Task :: Word for word, set down the lines from the one that contains "perspective, free from" through the final line of the data; no pictures belong in the copy.
====== Supplied data ======
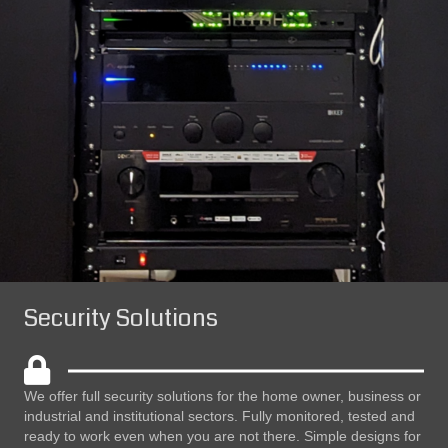
Security Solutions
We offer full security solutions for the home owner, business or
industrial and institutional sectors. Fully monitored, tested and
ready to work even when you are not there. Simple designs for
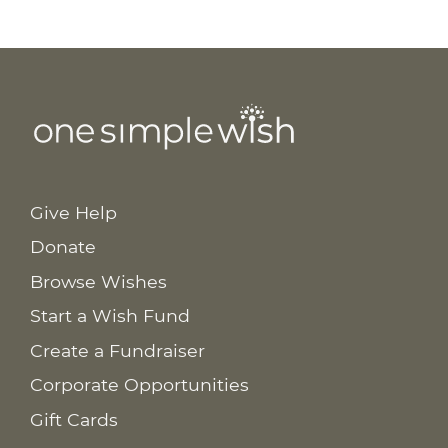
Give Help
Donate
Browse Wishes
Start a Wish Fund
Create a Fundraiser
Corporate Opportunities
Gift Cards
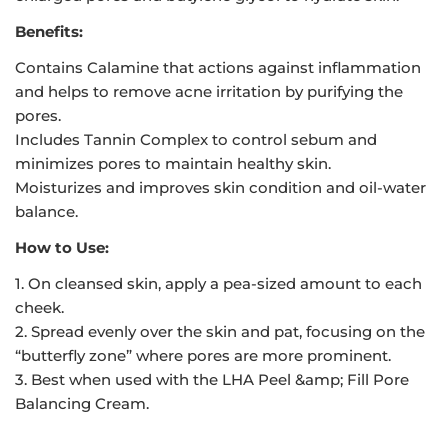
Benefits:
Contains Calamine that actions against inflammation
and helps to remove acne irritation by purifying the
pores.
Includes Tannin Complex to control sebum and
minimizes pores to maintain healthy skin.
Moisturizes and improves skin condition and oil-water
balance.
How to Use:
1. On cleansed skin, apply a pea-sized amount to each
cheek.
2. Spread evenly over the skin and pat, focusing on the
“butterfly zone” where pores are more prominent.
3. Best when used with the LHA Peel &amp; Fill Pore
Balancing Cream.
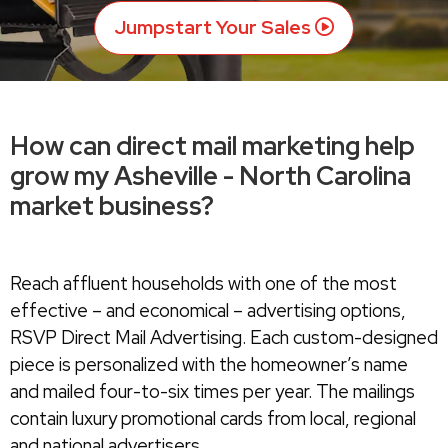
Jumpstart Your Sales
How can direct mail marketing help
grow my Asheville - North Carolina
market business?
Reach affluent households with one of the most
effective – and economical – advertising options,
RSVP Direct Mail Advertising. Each custom-designed
piece is personalized with the homeowner’s name
and mailed four-to-six times per year. The mailings
contain luxury promotional cards from local, regional
and national advertisers.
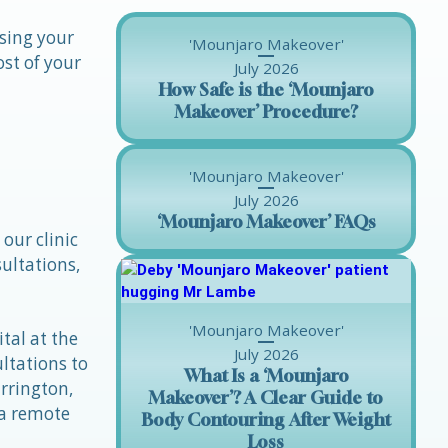
ssing your
'Mounjaro Makeover'
ost of your
July 2026
How Safe is the ‘Mounjaro
Makeover’ Procedure?
'Mounjaro Makeover'
July 2026
‘Mounjaro Makeover’ FAQs
our clinic
ultations,
'Mounjaro Makeover'
tal at the
July 2026
ltations to
What Is a ‘Mounjaro
rrington,
Makeover’? A Clear Guide to
 a remote
Body Contouring After Weight
Loss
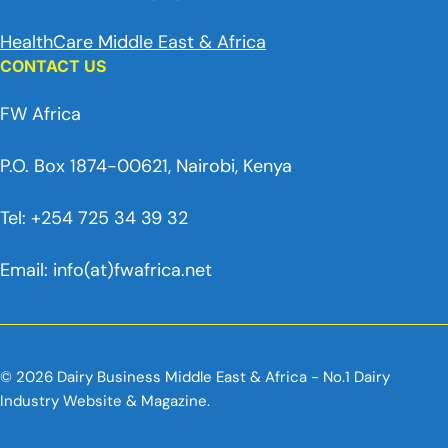
HealthCare Middle East & Africa
CONTACT US
FW Africa
P.O. Box 1874-00621, Nairobi, Kenya
Tel: +254 725 34 39 32
Email: info(at)fwafrica.net
© 2026 Dairy Business Middle East & Africa - No.1 Dairy
Industry Website & Magazine.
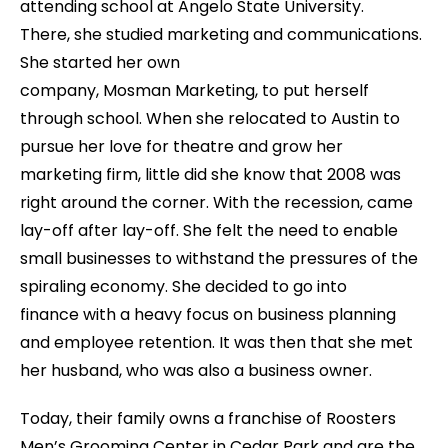
attending school at Angelo State University.
There, she studied marketing and communications.
She started her own
company, Mosman Marketing, to put herself
through school. When she relocated to Austin to
pursue her love for theatre and grow her
marketing firm, little did she know that 2008 was
right around the corner. With the recession, came
lay-off after lay-off. She felt the need to enable
small businesses to withstand the pressures of the
spiraling economy. She decided to go into
finance with a heavy focus on business planning
and employee retention. It was then that she met
her husband, who was also a business owner.
Today, their family owns a franchise of Roosters
Men’s Grooming Center in Cedar Park and are the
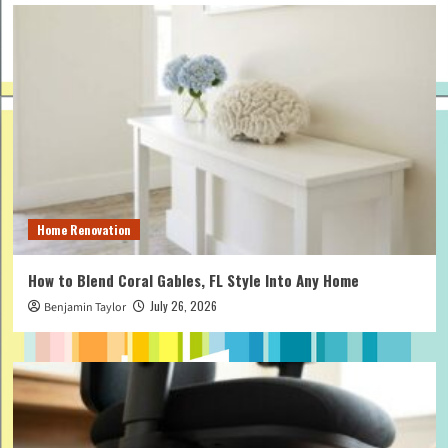
Home Renovation
How to Blend Coral Gables, FL Style Into Any Home
July 26, 2026
Benjamin Taylor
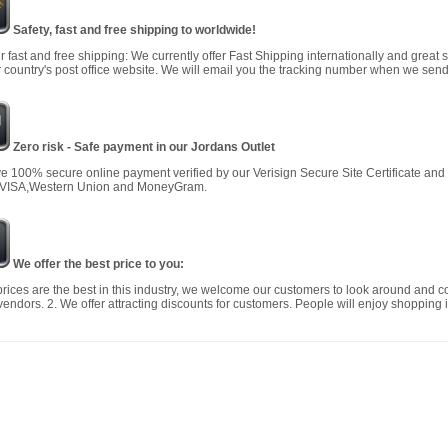
Safety, fast and free shipping to worldwide!
r fast and free shipping: We currently offer Fast Shipping internationally and great 
 country's post office website. We will email you the tracking number when we send
Zero risk - Safe payment in our Jordans Outlet
 100% secure online payment verified by our Verisign Secure Site Certificate an
 VISA,Western Union and MoneyGram.
We offer the best price to you:
prices are the best in this industry, we welcome our customers to look around and c
vendors. 2. We offer attracting discounts for customers. People will enjoy shopping i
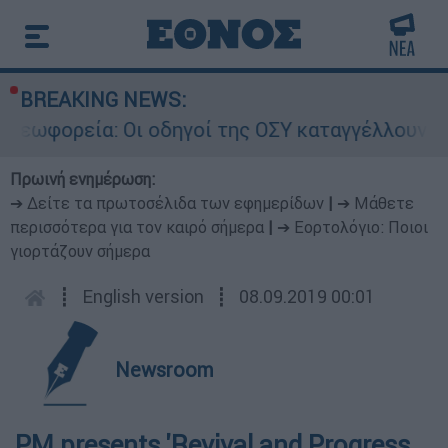
BREAKING NEWS:
ρεία: Οι οδηγοί της ΟΣΥ καταγγέλλουν δρομολόγ
Πρωινή ενημέρωση:
➔ Δείτε τα πρωτοσέλιδα των εφημερίδων
|
➔ Μάθετε
περισσότερα για τον καιρό σήμερα
|
➔ Εορτολόγιο: Ποιοι
γιορτάζουν σήμερα
┋
English version
┋
08.09.2019 00:01
Newsroom
PM presents 'Revival and Progress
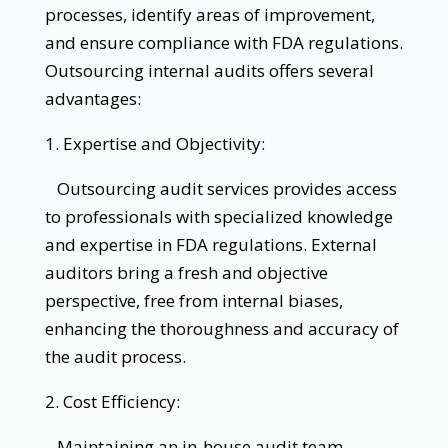
processes, identify areas of improvement,
and ensure compliance with FDA regulations.
Outsourcing internal audits offers several
advantages:
1. Expertise and Objectivity:
Outsourcing audit services provides access
to professionals with specialized knowledge
and expertise in FDA regulations. External
auditors bring a fresh and objective
perspective, free from internal biases,
enhancing the thoroughness and accuracy of
the audit process.
2. Cost Efficiency:
Maintaining an in-house audit team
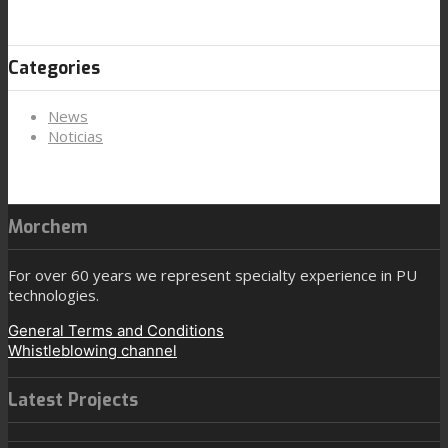
Categories
News
Noticias
Morchem
For over 60 years we represent specialty experience in PU
technologies.
General Terms and Conditions
Whistleblowing channel
Latest Projects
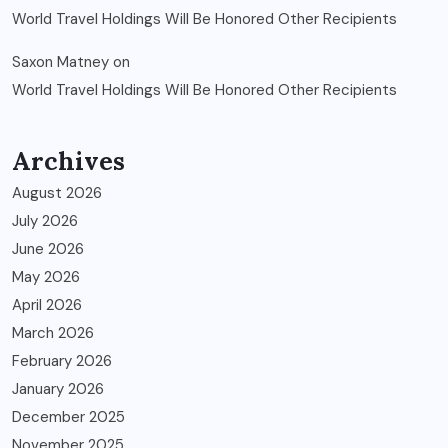
World Travel Holdings Will Be Honored Other Recipients
Saxon Matney
on
World Travel Holdings Will Be Honored Other Recipients
Archives
August 2026
July 2026
June 2026
May 2026
April 2026
March 2026
February 2026
January 2026
December 2025
November 2025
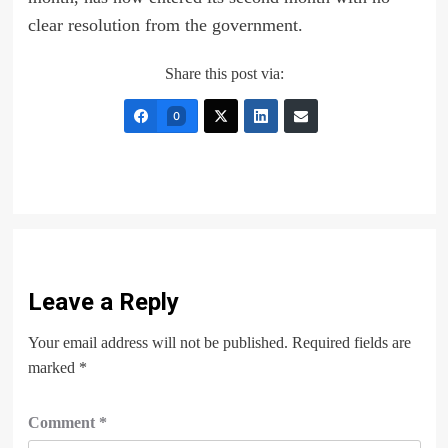
clear resolution from the government.
Share this post via:
0
Leave a Reply
Your email address will not be published.
Required fields are
marked
*
Comment
*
======
Your solution ::
perspective, free from internal biases,
enhancing the thoroughness and accuracy of
the audit process.
2. Cost Efficiency:
Maintaining an in-house audit team
Categories
News
Noticias
Morchem
For over 60 years we represent specialty experience in PU
technologies.
General Terms and Conditions
Whistleblowing channel
Latest Projects
World Travel Holdings Will Be Honored Other Recipients
Saxon Matney
on
World Travel Holdings Will Be Honored Other Recipients
Archives
August 2026
July 2026
June 2026
May 2026
April 2026
March 2026
February 2026
January 2026
December 2025
November 2025
clear resolution from the government.
Share this post via:
0
Leave a Reply
Your email address will not be published.
Required fields are
marked
*
Comment
*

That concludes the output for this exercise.